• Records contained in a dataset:

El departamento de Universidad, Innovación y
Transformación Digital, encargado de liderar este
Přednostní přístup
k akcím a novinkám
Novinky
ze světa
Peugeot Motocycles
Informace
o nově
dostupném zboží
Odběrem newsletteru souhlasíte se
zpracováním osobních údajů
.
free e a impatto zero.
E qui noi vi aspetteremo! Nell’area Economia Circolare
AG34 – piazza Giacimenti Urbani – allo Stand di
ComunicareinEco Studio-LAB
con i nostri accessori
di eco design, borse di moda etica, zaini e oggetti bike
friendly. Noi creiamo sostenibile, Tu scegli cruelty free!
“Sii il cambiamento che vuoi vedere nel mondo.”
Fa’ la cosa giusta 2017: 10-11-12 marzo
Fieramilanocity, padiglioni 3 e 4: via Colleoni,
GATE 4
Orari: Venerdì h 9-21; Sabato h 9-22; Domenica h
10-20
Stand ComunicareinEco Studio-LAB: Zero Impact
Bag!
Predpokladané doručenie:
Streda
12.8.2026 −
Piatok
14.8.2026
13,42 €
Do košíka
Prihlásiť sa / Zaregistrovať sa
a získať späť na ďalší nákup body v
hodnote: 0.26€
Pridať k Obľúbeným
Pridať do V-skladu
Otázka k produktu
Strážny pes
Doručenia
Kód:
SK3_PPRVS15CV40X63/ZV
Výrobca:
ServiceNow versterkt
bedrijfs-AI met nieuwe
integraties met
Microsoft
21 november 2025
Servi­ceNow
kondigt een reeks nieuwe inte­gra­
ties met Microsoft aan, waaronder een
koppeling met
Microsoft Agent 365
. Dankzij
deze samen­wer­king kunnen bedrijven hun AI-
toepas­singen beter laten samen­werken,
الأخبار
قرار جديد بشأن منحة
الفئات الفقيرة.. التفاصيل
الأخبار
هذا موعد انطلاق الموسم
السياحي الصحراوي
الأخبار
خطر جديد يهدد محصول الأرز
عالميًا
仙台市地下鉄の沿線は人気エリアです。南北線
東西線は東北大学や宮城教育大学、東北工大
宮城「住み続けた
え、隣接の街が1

• Your objective: Return from the data every line that holds "Pridať".

• Problem solution:
Pridať k Obľúbeným
Pridať do V-skladu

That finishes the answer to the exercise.